On vous a refusé une promotion que vous méritiez.

Votre salaire stagne alors que vos collègues masculins à poste équivalent progressent.

On vous a écarté d’une équipe après votre retour de congé maternité.

Vous avez été licencié quelques semaines après avoir révélé votre maladie chronique.

Vous pressentez une discrimination.

Mais comment le prouver ? Et que pouvez-vous obtenir ?

Je suis Me Michèle Bauer, avocate spécialisée en droit du travail à Bordeaux. La discrimination au travail est une matière que je traite régulièrement, côté salarié comme côté employeur. Je vous explique les règles du jeu.


Ce que la loi interdit

L’article L. 1132-1 du Code du travail dresse une liste de critères sur lesquels aucune décision professionnelle ne peut se fonder.

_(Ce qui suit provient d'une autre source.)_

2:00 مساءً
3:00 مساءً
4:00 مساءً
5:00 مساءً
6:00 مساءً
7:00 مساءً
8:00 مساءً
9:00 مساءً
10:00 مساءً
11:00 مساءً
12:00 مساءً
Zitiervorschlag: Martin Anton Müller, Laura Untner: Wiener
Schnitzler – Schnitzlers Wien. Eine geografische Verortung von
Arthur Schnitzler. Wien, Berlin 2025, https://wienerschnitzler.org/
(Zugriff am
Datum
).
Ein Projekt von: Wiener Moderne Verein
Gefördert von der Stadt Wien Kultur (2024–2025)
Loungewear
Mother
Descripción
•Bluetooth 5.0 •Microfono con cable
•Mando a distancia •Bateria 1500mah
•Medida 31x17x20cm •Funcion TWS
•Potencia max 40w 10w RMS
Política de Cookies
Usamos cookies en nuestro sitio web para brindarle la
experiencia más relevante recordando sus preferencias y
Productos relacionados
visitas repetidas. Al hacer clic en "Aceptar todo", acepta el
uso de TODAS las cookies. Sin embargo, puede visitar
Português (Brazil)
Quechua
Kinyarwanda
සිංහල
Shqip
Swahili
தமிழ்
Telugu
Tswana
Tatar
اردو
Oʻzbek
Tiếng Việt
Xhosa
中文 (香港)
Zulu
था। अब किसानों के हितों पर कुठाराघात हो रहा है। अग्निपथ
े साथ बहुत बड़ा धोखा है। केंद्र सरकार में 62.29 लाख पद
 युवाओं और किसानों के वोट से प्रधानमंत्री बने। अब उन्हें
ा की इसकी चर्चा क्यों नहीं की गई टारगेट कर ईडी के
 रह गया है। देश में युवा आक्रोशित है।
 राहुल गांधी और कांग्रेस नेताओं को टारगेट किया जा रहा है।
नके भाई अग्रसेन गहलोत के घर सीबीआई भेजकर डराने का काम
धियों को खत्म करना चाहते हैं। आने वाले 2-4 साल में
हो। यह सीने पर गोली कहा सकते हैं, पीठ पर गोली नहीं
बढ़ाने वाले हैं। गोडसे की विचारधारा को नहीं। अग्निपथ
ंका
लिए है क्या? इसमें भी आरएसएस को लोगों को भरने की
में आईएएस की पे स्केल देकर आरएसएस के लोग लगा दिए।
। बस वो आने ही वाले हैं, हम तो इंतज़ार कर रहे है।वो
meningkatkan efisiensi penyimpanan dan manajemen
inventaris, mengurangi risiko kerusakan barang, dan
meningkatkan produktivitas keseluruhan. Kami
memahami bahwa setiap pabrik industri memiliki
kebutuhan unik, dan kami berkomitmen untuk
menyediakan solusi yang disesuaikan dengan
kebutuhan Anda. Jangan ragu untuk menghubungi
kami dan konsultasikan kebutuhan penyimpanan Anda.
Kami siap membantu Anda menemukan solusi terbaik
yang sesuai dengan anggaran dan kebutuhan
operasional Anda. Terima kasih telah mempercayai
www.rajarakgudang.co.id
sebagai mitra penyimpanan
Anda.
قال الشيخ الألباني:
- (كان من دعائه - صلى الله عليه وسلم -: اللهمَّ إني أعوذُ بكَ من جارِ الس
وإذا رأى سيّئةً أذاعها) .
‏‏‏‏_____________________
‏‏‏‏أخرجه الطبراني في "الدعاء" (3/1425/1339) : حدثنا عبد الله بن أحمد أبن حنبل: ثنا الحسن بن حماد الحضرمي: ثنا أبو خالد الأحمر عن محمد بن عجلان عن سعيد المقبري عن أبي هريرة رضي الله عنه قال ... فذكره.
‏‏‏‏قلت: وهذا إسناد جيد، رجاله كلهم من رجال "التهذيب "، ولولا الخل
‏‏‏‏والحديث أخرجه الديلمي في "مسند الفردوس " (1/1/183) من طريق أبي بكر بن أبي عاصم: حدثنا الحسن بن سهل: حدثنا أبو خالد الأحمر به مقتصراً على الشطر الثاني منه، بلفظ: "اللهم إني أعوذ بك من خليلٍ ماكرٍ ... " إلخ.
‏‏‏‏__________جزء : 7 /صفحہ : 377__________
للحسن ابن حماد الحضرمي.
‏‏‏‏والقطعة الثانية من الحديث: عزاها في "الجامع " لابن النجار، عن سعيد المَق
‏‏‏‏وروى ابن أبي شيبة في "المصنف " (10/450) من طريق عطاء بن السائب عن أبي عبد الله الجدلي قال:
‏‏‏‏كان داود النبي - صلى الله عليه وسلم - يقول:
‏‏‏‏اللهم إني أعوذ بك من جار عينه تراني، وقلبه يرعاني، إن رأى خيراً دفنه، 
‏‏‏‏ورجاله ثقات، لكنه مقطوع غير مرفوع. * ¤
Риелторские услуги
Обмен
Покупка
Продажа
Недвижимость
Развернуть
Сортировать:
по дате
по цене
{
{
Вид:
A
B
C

Un employeur ne peut pas vous défavoriser en raison de votre :

  • Origine ou nationalité
  • Sexe
  • Grossesse ou maternité
  • Situation de famille ou de famille monoparentale
  • Âge
  • Apparence physique
  • État de santé ou handicap
  • Orientation sexuelle ou identité de genre
  • Convictions religieuses ou politiques
  • Activité syndicale ou mutualiste
  • Lieu de résidence ou domiciliation bancaire

Cette liste, qui s’est considérablement allongée ces dernières années, couvre aujourd’hui 25 critères distincts.

La discrimination peut affecter le recrutement, la rémunération, la formation, la promotion, l’affectation, les conditions de travail, la mutation, le renouvellement du contrat, ou le licenciement.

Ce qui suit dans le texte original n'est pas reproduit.